There is growing consensus that doctors need to work more closely with heart device manufacturers to establish guidelines for managing patients implanted with devices at risk for malfunction.

At issue is whether a recalled pacemaker or implantable cardioverter-defibrillator (ICD) should be replaced or left in a patient with additional monitoring.

To make this type of assessment, more information on the malfunction rates of particular devices and the likely effects of device failure is needed, researchers noted in a study published in the July 26 issue of The Journal of the American Medical Association (JAMA).

In a move aimed at developing more accurate data on device malfunction rates, the Heart Rhythm Society (HRS) devised recommendations on tracking pacemakers and ICDs in April.
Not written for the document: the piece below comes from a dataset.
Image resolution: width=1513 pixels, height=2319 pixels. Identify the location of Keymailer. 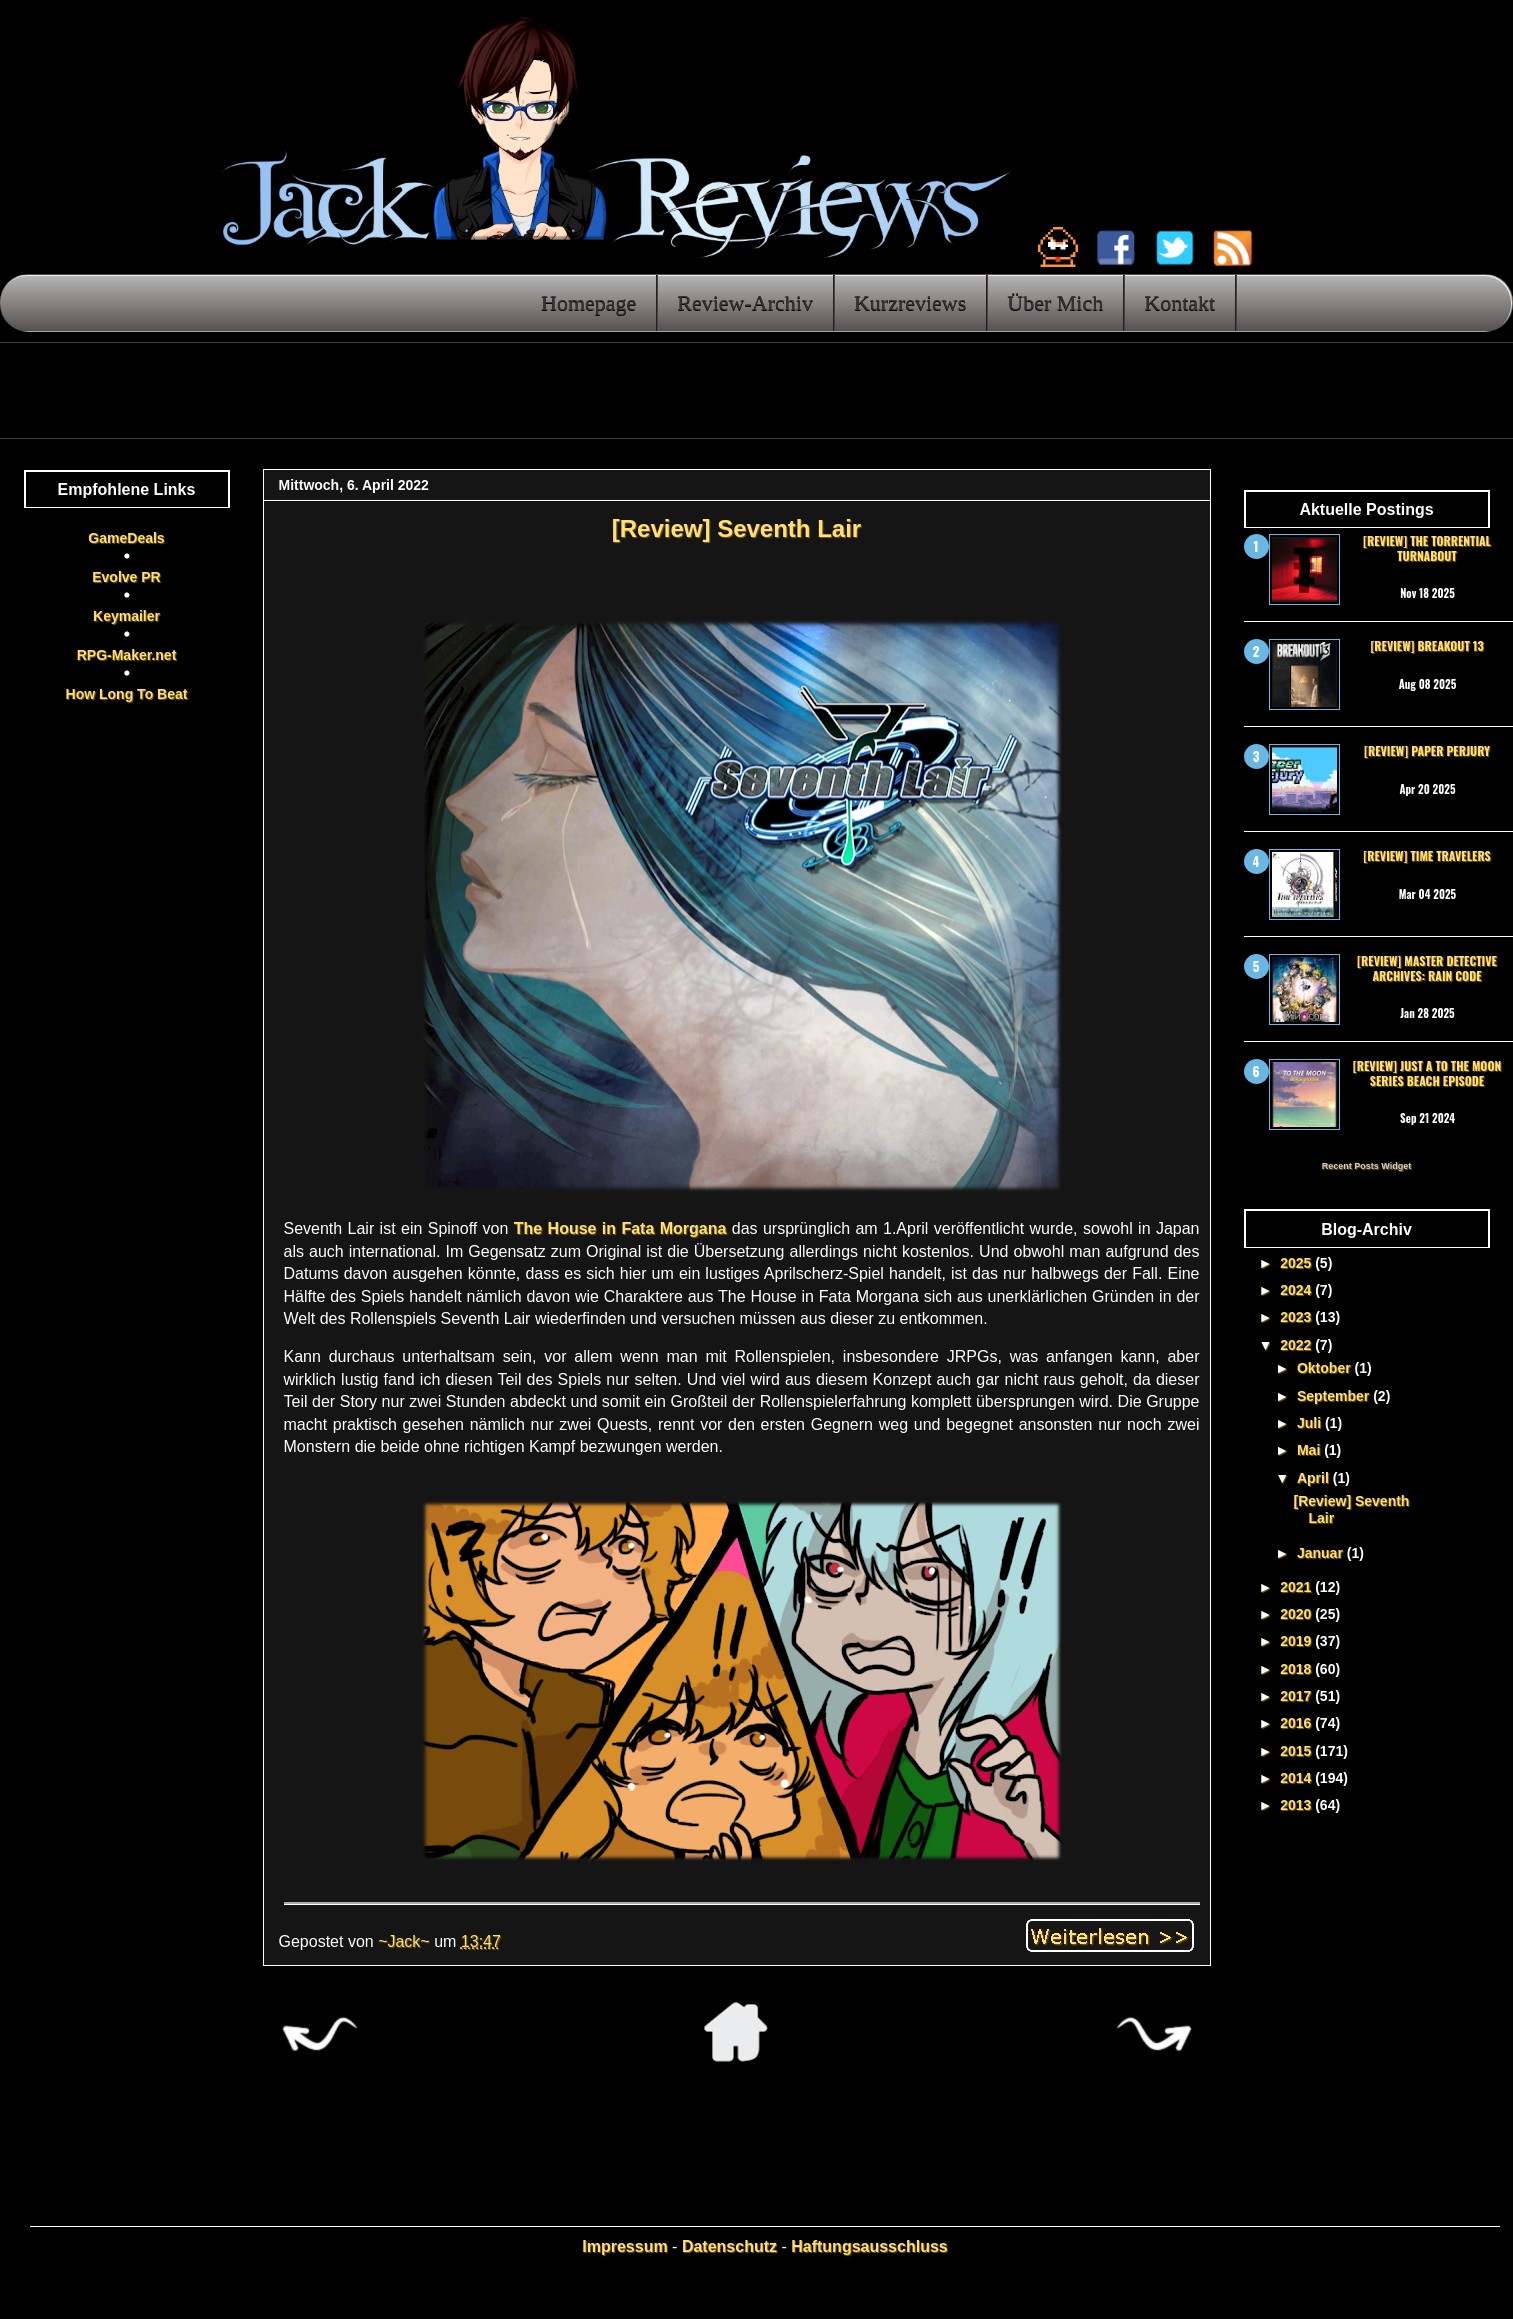 (126, 616).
The JAMA study -- whose lead researcher, Kenneth Ellenbogen, helped craft the earlier HRS recommendations -- is seen as the next step toward building a framework in which doctors can work with devicemakers to voluntarily improve device reporting.

"Manufacturers ultimately are the most knowledgeable and responsible for identifying how their devices perform, both in bench testing as well as clinically but that is not the whole story," said Dwight Reynolds, president of the HRS and chief of cardiology at the University of Oklahoma. "One of our strongest recommendations is the importance of physicians returning devices regardless of whether there is any clinical evidence of failure."